A pound of prevention

There are no more excuses not to step up HIV prevention efforts, especially in the black and gay male population, after a new study has found that the incidence of new HIV cases in the U.S. may be much higher than previously thought. The study was conducted by the Centers For Disease Control and Prevention (CDC) and published in the August 6 issue of the Journal of the American Medical Association (JAMA).

“Incidence” is a measure of the risk of developing a certain condition within a specific time frame. In contrast, the term “prevalence” means the total number of cases of the disease in a population. In other words, while incidence measures the risk of getting a disease, prevalence measures how widespread it is.

The problem about incidence numbers is that they cannot be measured directly, but have to be estimated. So we never know whether an incidence rate is really true or way off.

Why then does it matter so much? Well, the success or failure of preventative measures are related to how much funding they get, and those numbers in return typically depend on what the incidence rates are. If a disease is estimated to have a low risk in a population, it’s not worth spending a lot of money to prevent it. On the other hand, if the risk is high, it will make sense to channel more money into preventative efforts, because in the end that process would save the country more money—and in the case of HIV prevention, ultimately more lives.

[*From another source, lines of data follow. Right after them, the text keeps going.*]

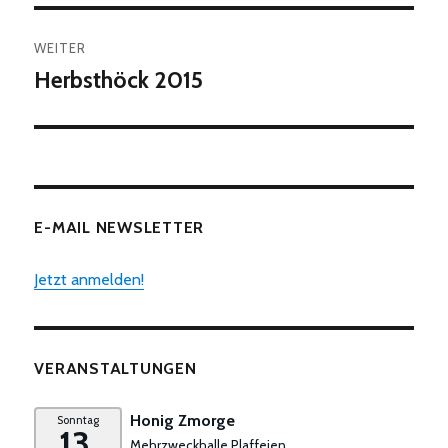
WEITER
Herbsthöck 2015
Nächster
Beitrag:
E-MAIL NEWSLETTER
Jetzt anmelden!
VERANSTALTUNGEN
Honig Zmorge
Sonntag
13.
Mehrzweckhalle Plaffeien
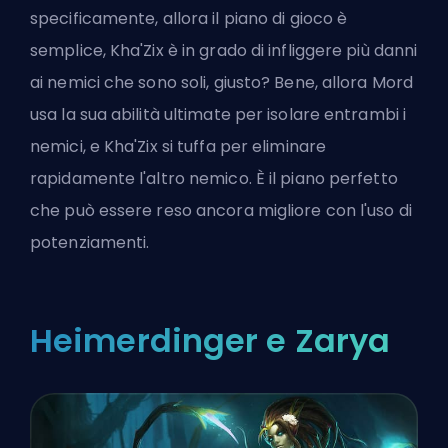
specificamente, allora il piano di gioco è
semplice, Kha'Zix è in grado di infliggere più danni
ai nemici che sono soli, giusto? Bene, allora Mord
usa la sua abilità ultimate per isolare entrambi i
nemici, e Kha'Zix si tuffa per eliminare
rapidamente l'altro nemico. È il piano perfetto
che può essere reso ancora migliore con l'uso di
potenziamenti.
Heimerdinger e Zarya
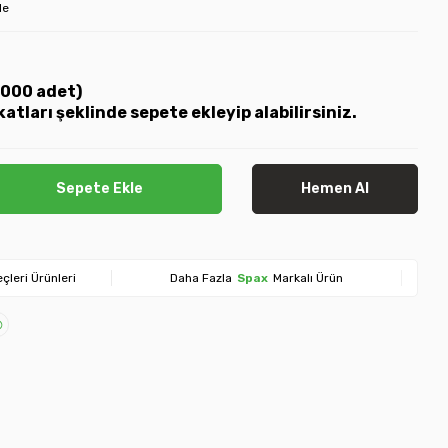
le
(1000 adet)
katları şeklinde sepete ekleyip alabilirsiniz.
Sepete Ekle
Hemen Al
çleri Ürünleri
Daha Fazla
Spax
Markalı Ürün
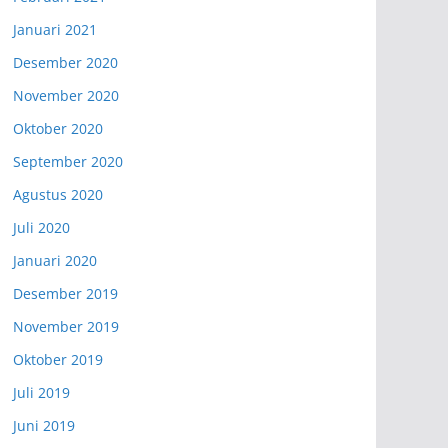
Januari 2021
Desember 2020
November 2020
Oktober 2020
September 2020
Agustus 2020
Juli 2020
Januari 2020
Desember 2019
November 2019
Oktober 2019
Juli 2019
Juni 2019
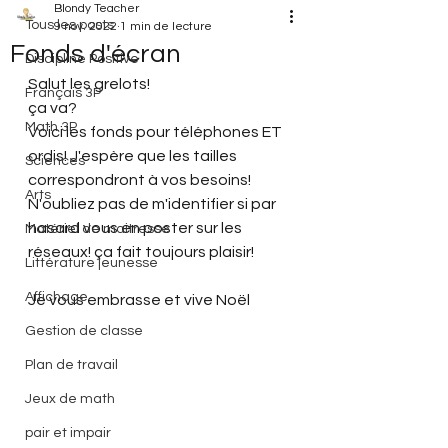
Blondy Teacher
Tous les posts
9 nov. 2022
1 min de lecture
Fonds d'écran
Discipline Positive
Salut les grelots!
Français 3P
ça va?
Math 3P
Voici les fonds pour téléphones ET 
ordis! J'espère que les tailles 
Sciences
correspondront à vos besoins!
Arts
N'oubliez pas de m'identifier si par 
hasard vous en poster sur les 
Matériel de maitresse
réseaux! ça fait toujours plaisir!
Littérature jeunesse
Affichage
Je vous embrasse et vive Noël
Gestion de classe
Plan de travail
Jeux de math
pair et impair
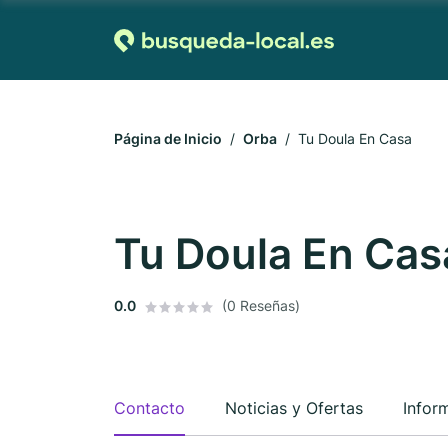
Página de Inicio
Orba
Tu Doula En Casa
Tu Doula En Cas
0.0
(0 Reseñas)
Contacto
Noticias y Ofertas
Infor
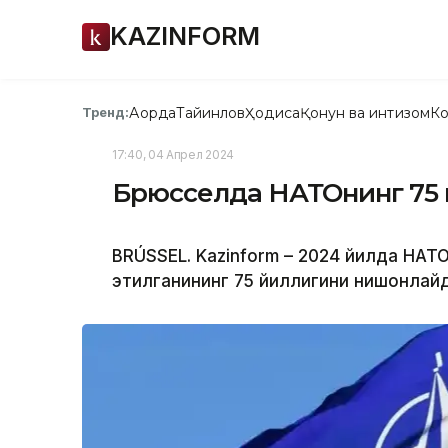
KAZINFORM
Ақорда
Тайинлов
Ҳодиса
Қонун ва интизом
Ко
Тренд:
17:40, 04 Апрел 2024
Брюсселда НАТОнинг 75
BRÚSSEL. Kazinform – 2024 йилда НА
этилганининг 75 йиллигини нишонлайд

Earlier this month, a cover article in The New York Times reported that the U.S. for years had significantly underreported the incidence of new HIV infections occurring nationally each year. This article announced the new CDC study a few days before it was released in JAMA.

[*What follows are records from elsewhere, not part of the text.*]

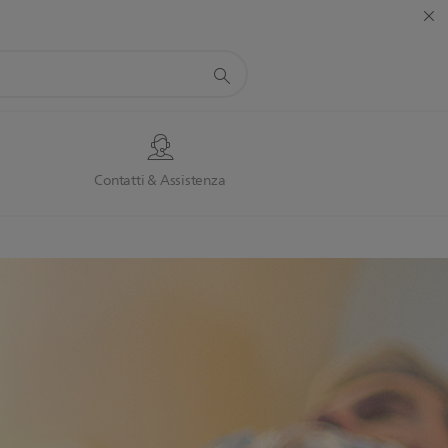
Contatti & Assistenza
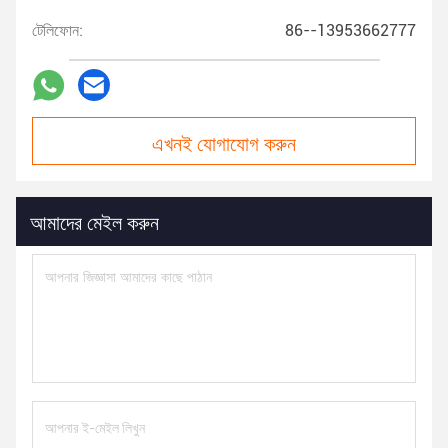
টেলিফোন:
86--13953662777
এখনই যোগাযোগ করুন
আমাদের মেইল করুন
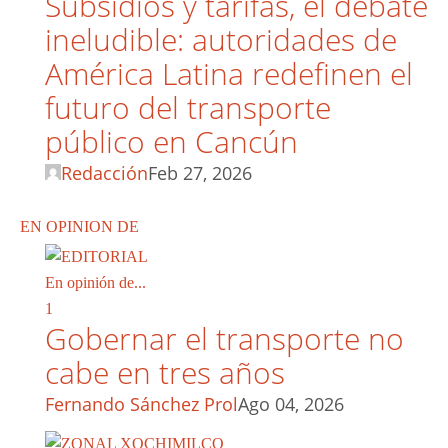
Subsidios y tarifas, el debate
ineludible: autoridades de
América Latina redefinen el
futuro del transporte
público en Cancún
Redacción
Feb 27, 2026
EN OPINION DE
En opinión de...
1
Gobernar el transporte no
cabe en tres años
Fernando Sánchez Prol
Ago 04, 2026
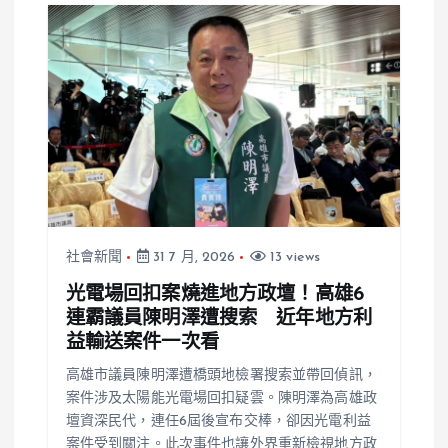
社會新聞
31 7 月, 2026
13 views
光電場回扣案燒進地方政壇！高雄6
連霸議員陳明澤遭搜索 近年地方利
益輸送案件一次看
高雄市議員陳明澤遭橋頭地檢署搜索並帶回偵訊，
案件涉及太陽能光電場回扣疑雲。陳明澤為高雄政
壇資深民代，連任6屆後宣布交棒，卻因光電利益
案件受到關注。此次事件也讓外界重新檢視地方政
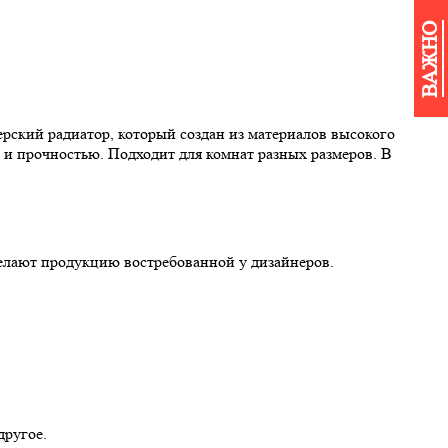
ВАЖНО
ерский радиатор, который создан из материалов высокого
 и прочностью. Подходит для комнат разных размеров. В
елают продукцию востребованной у дизайнеров.
другое.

The study, based on an improved technique to diagnose HIV infection and estimate incidence rates, found that 56,300 people became newly infected with HIV in 2006, compared with the 40,000 figure the agency has cited as the recent annual incidence of the disease. Forty-five percent of infections were among black individuals and 53 percent among men who have sex with men. Why did it take the CDC so long to announce the new incidence rate for HIV, which is actually 40 percent higher than previously thought?

Frankly, the study had been anticipated for months, and the CDC had come under fire for not releasing the new data in a timely manner. Already back in June, an editorial in the British journal The Lancet had concluded: ”Either way, the figure shows that U.S. efforts to prevent HIV have failed dismally. The CDC must not fail U.S. citizens further by delaying the release of the data behind this fact.”

According to The New York Times article, the CDC has known of the new figures since last October, when the authors completed a manuscript and sent it to the first of three journals. But the agency refused to release the findings until they were published in a peer-reviewed medical journal. It can take quite a while for a scientific paper to pass through a journal’s review process, and apparently in this case a lot of complicated statistics were involved.

So now that the news is finally out, what should the core of prevention efforts be? It’s the same old story: Condoms, as the JAMA article notes, are highly effective in preventing the sexual transmission of HIV infection, but frequently are not used. We simply need to find better ways to reach out to the population at risk—especially blacks and gay males—with condom education and distribution.